For over an hour and a half, I don’t see a single car. No joke. It’s just me. I actually start to wonder if there’s something I don’t know about, when I finally see someone else. The last time I was on a road so deserted was in 1999, in Texas. Back then, you’d flash your lights or wave whenever you passed a car. It was like being in a club. I think of the bazillion bikers I’ve seen on this trip and how they always acknowledge each other. I’m a bit jealous whenever I see this. I try to wave at the first car I pass, knowing that they can’t have seen a car for a pretty long time either, but I’m not sure if they wave back.
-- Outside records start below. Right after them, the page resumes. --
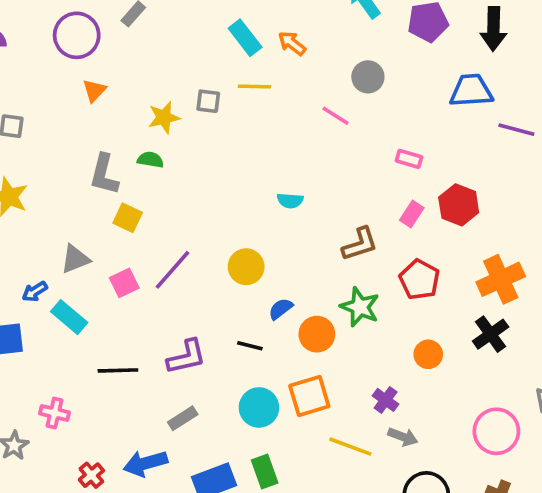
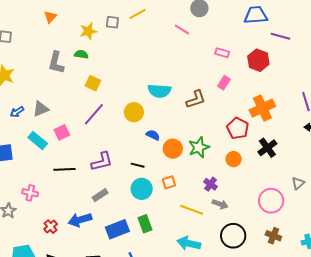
yellow line: (255, 86) -> (138, 14), turned -30
cyan semicircle: (290, 201) -> (159, 91), moved, size x1.6
red hexagon: (459, 205) -> (258, 60), moved
yellow square: (128, 218) -> (93, 83), moved
orange cross: (501, 279) -> (262, 108), moved
red pentagon: (419, 280) -> (238, 128), moved
pink square: (124, 283) -> (62, 132), moved
blue arrow: (35, 292) -> (17, 112), moved
green star: (360, 307) -> (199, 147), moved, turned 30
blue semicircle: (281, 309) -> (153, 135), turned 64
black line: (250, 346) -> (138, 165), moved
orange square: (309, 396) -> (169, 182), size x0.6

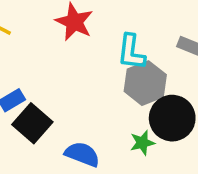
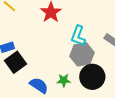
green star: (142, 143) -> (64, 80), moved

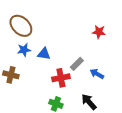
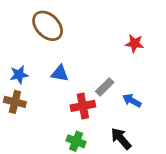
brown ellipse: (21, 26) -> (48, 26), moved
blue star: (24, 50) -> (19, 75), moved

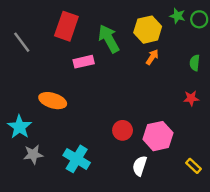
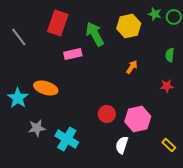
orange arrow: (152, 57) -> (132, 67), moved
cyan star: (19, 127) -> (18, 98), moved
gray star: (33, 154) -> (37, 128), moved

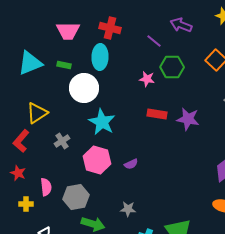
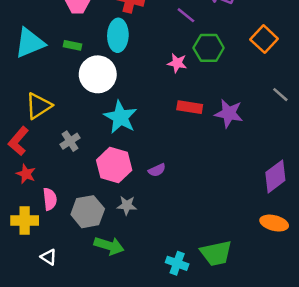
red star: (18, 173) -> (26, 174), moved
yellow cross: (26, 204) -> (25, 221), size x1.5
gray star: (128, 209) -> (127, 205), moved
The rain clouds in the distance look threatening, and it’s not too long before I reach them and they break. It’s pretty nice. It rains and rains and I wind my way up to 9000 feet. With every minute I’m leaving the heat behind and seeing more and more pine trees. Suddenly I’m high up, and surrounded by trees and green stuff. The air is cool and smells of pine. I’m not entirely sure where I’m going, but I know the name and I should pass a sign at some point. There are hardly any cars on the road.

Every building I pass is made of logs. It’s how I imagine Canada, not Arizona. I roll into Tal-Wi-Wi lodge just before 6. Perfect. They have a room, log, of course, and I am so excited about it. It’s very, very quiet and there are deer in the field opposite me.

I sit outside on my balcony, and look at the view. It’s pretty chilly so I put on jeans and head to the saloon for some dinner. I meet one of the owners who is Welsh, of all things. We talk about Alpine and how she thinks it’s the most beautiful place in Arizona. It’s probably one of them.

I eat my dinner and read a paper that has stories about the history of Phoenix and an Oglala Sioux warrior called Red Cloud. On the way back to my room I use the paper as shelter from the rain that has started again.

Back in my room I’m already looking forward to seeing the outside in the daylight – hopefully without rain but I won’t be too bothered if it is wet. It’s a change.

No AC tonight. Nothing but peace and quiet. Tomorrow I head towards White Sands, New Mexico. Last time I was there I saw a Stealth Bomber fly over. I’m crossing my fingers I’ll see the same thing again.